Signe des temps, le nouveau président de la Christian Coalition, Randy Tate, a fait de la lutte contre l’homosexualité son cheval de bataille. Jeune, trente-deux ans, et bon communicateur, Randy Tate accepte les invitations des émissions populaires, telle Good Morning America, pour diffuser sa propagande.

Comment guérir son homosexualité
Plus près de nous, le groupe catholique Courage organise, avec la bénédiction de l’archevêque du diocèse, des réunions pour «guérir les homosexuels». Les organisateurs de Courage prônent la chasteté, ou la conversion au mariage hétérosexuel. Est-ce possible de changer une orientation sexuelle avec des prières et un peu de bonne foi?

«Oui, estime le père Jerry McCormick, de la paroisse Saint Elizabeth, à Ottawa. Tous les vendredis soir, une demi-douzaine de gais repentants se réunissent dans mon église. Nous discutons de leurs péchés. Je m’occupe de Courage à Ottawa depuis onze ans. J’ai donc connu plusieurs hommes qui ont rejeté l’homosexualité, pour ensuite se marier et vivre heureux avec une famille.»

Que pense le révérend père des propos homophobes et haineux de certains groupes chrétiens? «Je trouve ça déplorable. De mon point de vue, l’Église n’est pas homophobe. Elle condamne les comportements homosexuels, mais pas les individus. Par expérience, je sais que ce n’est pas facile pour eux. D’ailleurs, en dehors du mariage et de la procréation, nous exigeons la chasteté pour tout le monde.»

Même la masturbation est à l’index chez Courage, car elle «nuit à la personnalité et à l’épanouissement des individus en les rendant égoïstes»! On retrouve d’autres groupes semblables dans plusieurs villes canadiennes, mais aucun à Montréal – du moins, pas chez les catholiques. (Nous avons essayé de rejoindre monseigneur Turcotte pour avoir ses réactions à ce sujet, mais l’archevêché n’a pas répondu à nos appels.) Néanmoins, l’an dernier, le congrès annuel du groupe Courage a eu lieu au Québec, à Aylmer. Comme quoi la chasteté peut titiller nos deux solitudes.

Le révisionnisme rose
Malheureusement, l’homophobie n’est pas l’apanage des ultra-conservateurs et des extrémistes religieux. On la retrouve à droite comme à gauche de l’échiquier politique, chez les intellectuels comme chez les démagogues, chez les artistes comme chez les prolos. Et même à l’intérieur de la communauté gaie!

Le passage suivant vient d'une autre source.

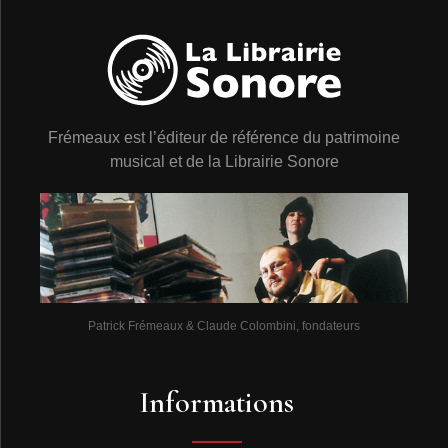
deux ans). Les deux sociétés de production américaines
étant Edison et Columbia, Berliner en Allemagne
devient le troisième plus grand producteur de machines
parlantes. C’est à lui que l’on doit l’apparition du disque
en concurrence au cylindre. Cette concurrence s’efforce
de faire évoluer la technologie sonore entre 1877 à
Frémeaux est l’éditeur de référence du patrimoine
1897 et seule la filiale des frères Pathé en France sera
capable de rivaliser avec les trois grands leaders
musical et de la Librairie Sonore
jusqu’à la première guerre mondiale. Les américains ont
donc inventé les premières machines qui permettront
d’enregistrer, dupliquer et lire les supports (cylindres,
disques) toutefois l’Europe se contentera de copier ces
procédés sans vraiment révolutionner les techniques de
l’enregistrement.
Patrick Frémeaux & Claude Colombini, fondateurs
La vibrographie s’inscrit comme l’ancêtre de
l’enregistrement sonore. C’est en 1807 que l’anglais
Thomas Young imagine fixer des sons sur un support
Informations
matériel dans son livre « A course of lectures on natural
philosophy and mechanical arts ». Un physicien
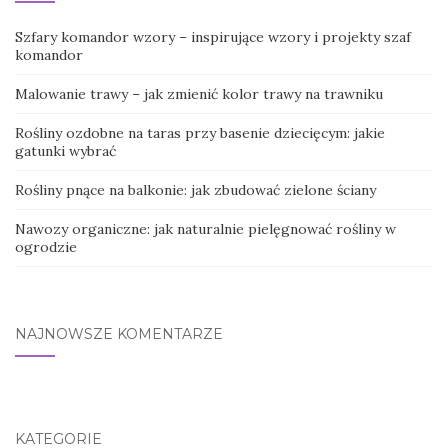
Szfary komandor wzory – inspirujące wzory i projekty szaf
komandor
Malowanie trawy – jak zmienić kolor trawy na trawniku
Rośliny ozdobne na taras przy basenie dziecięcym: jakie
gatunki wybrać
Rośliny pnące na balkonie: jak zbudować zielone ściany
Nawozy organiczne: jak naturalnie pielęgnować rośliny w
ogrodzie
NAJNOWSZE KOMENTARZE
KATEGORIE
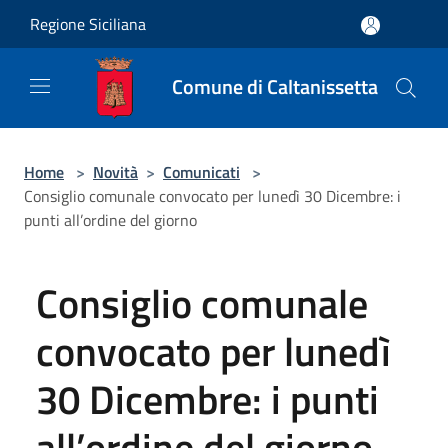
Salta al contenuto principale
Regione Siciliana
Comune di Caltanissetta
Home
>
Novità
>
Comunicati
>
Consiglio comunale convocato per lunedì 30 Dicembre: i
punti all’ordine del giorno
Consiglio comunale
convocato per lunedì
30 Dicembre: i punti
all’ordine del giorno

La dernière mode chez les gais libéraux, c’est la remise en question du gay lifestyle. Un terme absurde, le gay lifestyle. Est-ce que les modes de vie de Rufus Wainwright, Marie-Claire Blais, Svend Robinson ou Michel Girouard sont similaires? Soyons sérieux! L’orientation sexuelle n’est pas un style de vie.

Mais les pourfendeurs du gay lifestyle condamnent les excès de l’après-révolution sexuelle. En Europe et aux États-Unis, des écrivains et penseurs homosexuels – dont Andrew Sullivan, ancien rédacteur en chef du sérieux New Republic – ont publié des essais qui dénoncent «la culture gaie radicale» des années 80. Des phénomènes tels que la Fierté gaie, les Villages, les parades, voire la fréquentation des discothèques sont devenus des stigmates. Selon ces révisionnistes roses, le plaisir nuit (aux gais) avec l’usage, et empêche leur reconnaissance sociale. «The party is over», disent-ils. Jetez vos disques de Madonna, cessez de draguer et de vous amuser. Un peu de sérieux, messieurs! L’avenir passe par le mainstream. Soyez propres, respectables et monogames, et on vous acceptera.

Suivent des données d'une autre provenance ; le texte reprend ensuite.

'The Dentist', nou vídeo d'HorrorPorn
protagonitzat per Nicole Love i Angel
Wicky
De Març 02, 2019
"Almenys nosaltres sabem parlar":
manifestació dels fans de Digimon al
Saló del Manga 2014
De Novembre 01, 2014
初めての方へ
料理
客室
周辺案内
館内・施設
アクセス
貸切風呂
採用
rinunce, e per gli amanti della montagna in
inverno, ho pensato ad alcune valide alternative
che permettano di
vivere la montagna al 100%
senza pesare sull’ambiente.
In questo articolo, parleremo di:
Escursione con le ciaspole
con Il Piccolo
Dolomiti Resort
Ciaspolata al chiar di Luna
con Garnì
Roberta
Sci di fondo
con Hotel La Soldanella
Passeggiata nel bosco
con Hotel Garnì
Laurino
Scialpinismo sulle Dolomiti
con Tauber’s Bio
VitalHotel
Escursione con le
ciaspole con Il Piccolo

Dans le webzine Salon, la philosophe américaine Camille Paglia a écrit un texte polémique, The Dangers of the Gay Agenda, à la suite du meurtre de Matthew Shepard. Paglia, qui est homosexuelle, explique que «la principale différence entre les lesbiennes et les gais, c’est la drague», ou le plaisir hédoniste d’un mode de vie «négatif». «La drague n’est surtout pas de l’amour, affirme Paglia; c’est une chasse au cours de laquelle le prédateur peut devenir la proie. Un jeu très excitant, mais qui comporte de gros risques, incluant la mort.»

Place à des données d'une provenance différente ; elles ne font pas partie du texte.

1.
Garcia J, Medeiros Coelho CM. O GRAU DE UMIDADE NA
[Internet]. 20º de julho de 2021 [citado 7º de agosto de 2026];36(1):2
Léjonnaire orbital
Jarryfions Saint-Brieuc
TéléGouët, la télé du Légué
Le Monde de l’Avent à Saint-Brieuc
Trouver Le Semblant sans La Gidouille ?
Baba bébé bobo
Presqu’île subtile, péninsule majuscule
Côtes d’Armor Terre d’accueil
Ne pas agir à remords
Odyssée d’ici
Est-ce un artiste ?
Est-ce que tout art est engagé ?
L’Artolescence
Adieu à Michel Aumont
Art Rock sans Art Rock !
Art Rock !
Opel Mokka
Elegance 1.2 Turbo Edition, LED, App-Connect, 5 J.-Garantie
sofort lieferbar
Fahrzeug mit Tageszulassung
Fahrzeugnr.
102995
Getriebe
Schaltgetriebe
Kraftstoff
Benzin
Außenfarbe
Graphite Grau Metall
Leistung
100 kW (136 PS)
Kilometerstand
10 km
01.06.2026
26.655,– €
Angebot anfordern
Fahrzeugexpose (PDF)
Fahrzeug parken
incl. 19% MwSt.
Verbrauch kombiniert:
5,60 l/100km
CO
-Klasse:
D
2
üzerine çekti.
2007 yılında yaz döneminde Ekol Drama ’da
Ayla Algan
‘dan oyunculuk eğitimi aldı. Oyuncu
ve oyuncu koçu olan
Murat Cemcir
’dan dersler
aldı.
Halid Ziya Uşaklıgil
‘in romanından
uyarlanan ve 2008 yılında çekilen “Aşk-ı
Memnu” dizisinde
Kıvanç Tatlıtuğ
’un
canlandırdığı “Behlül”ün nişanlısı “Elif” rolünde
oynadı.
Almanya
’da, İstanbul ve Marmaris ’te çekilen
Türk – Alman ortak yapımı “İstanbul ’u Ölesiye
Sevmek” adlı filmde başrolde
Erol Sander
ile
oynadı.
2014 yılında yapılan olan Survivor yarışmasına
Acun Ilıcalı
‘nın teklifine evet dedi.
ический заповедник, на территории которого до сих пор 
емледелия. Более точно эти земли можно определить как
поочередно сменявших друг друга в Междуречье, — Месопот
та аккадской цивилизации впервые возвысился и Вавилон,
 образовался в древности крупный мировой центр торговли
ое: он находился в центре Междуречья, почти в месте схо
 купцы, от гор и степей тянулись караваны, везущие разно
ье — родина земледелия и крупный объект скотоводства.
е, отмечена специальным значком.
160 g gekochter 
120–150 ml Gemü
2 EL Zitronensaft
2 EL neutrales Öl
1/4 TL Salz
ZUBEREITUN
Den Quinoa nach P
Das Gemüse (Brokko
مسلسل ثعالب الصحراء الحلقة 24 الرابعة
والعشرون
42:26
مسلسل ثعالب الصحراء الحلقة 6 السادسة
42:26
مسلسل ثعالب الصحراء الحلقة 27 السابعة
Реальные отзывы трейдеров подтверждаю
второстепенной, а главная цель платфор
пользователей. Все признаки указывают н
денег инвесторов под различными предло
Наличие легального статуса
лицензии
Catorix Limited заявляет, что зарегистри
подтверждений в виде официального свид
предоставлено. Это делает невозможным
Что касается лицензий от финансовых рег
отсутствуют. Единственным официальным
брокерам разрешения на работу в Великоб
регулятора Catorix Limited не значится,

Pour Paglia, Shepard n’a pas été seulement victime de deux criminels homophobes, mais aussi «des excès du militantisme gai qui donne un faux sentiment de sécurité aux jeunes homosexuels». Elle s’oppose d’ailleurs à la législation contre les crimes haineux: «Aucune loi ne protégera pleinement les hommes gais qui draguent des étrangers.»

Avec une «amie» comme Paglia dans leur communauté, les homosexuels n’ont pas besoin d’ennemis! Que fait Paglia de la responsabilité civique des hommes hétérosexuels? Les straights ne peuvent-ils pas côtoyer socialement des gais sans jouer au Far West?

Des hommes de bonne volonté?
On ne connaît pas toutes les circonstances qui ont poussé Shepard à partir, ce soir-là, en compagnie de deux gars rencontrés dans un bar. Mais on sait ceci: Matthew Shepard mesurait cinq pieds deux pouces et pesait moins de 115 livres… Si deux hétérosexuels, élevés à la dure école de la délinquance, trouvent intimidantes les «avances» d’un jeune homme aussi frêle, quelque chose ne va pas avec leur testostérone!

Depuis toujours, les femmes sont la proie de dragueurs effrontés, parfois menaçants. Est-ce que les filles vont se mettre à pendre tous les machos par les couilles? Si l’acceptation sociale des gais exclut l’étalage, inoffensif, de leurs désirs, aussi bien cesser la lutte tout de suite! Demande-t-on à un Asiatique ou à un Noir de masquer la couleur de sa peau afin de le tolérer?
Malheureusement, la majorité des hommes hétérosexuels préfèrent encore ridiculiser les gais, au lieu de se demander comment vivre avec eux. C’est un lieu commun: autant les lesbiennes peuvent exciter les hétéros, autant les gais peuvent troubler leur masculinité. Et pas seulement celle des rednecks du Wyoming ou de l’Alberta…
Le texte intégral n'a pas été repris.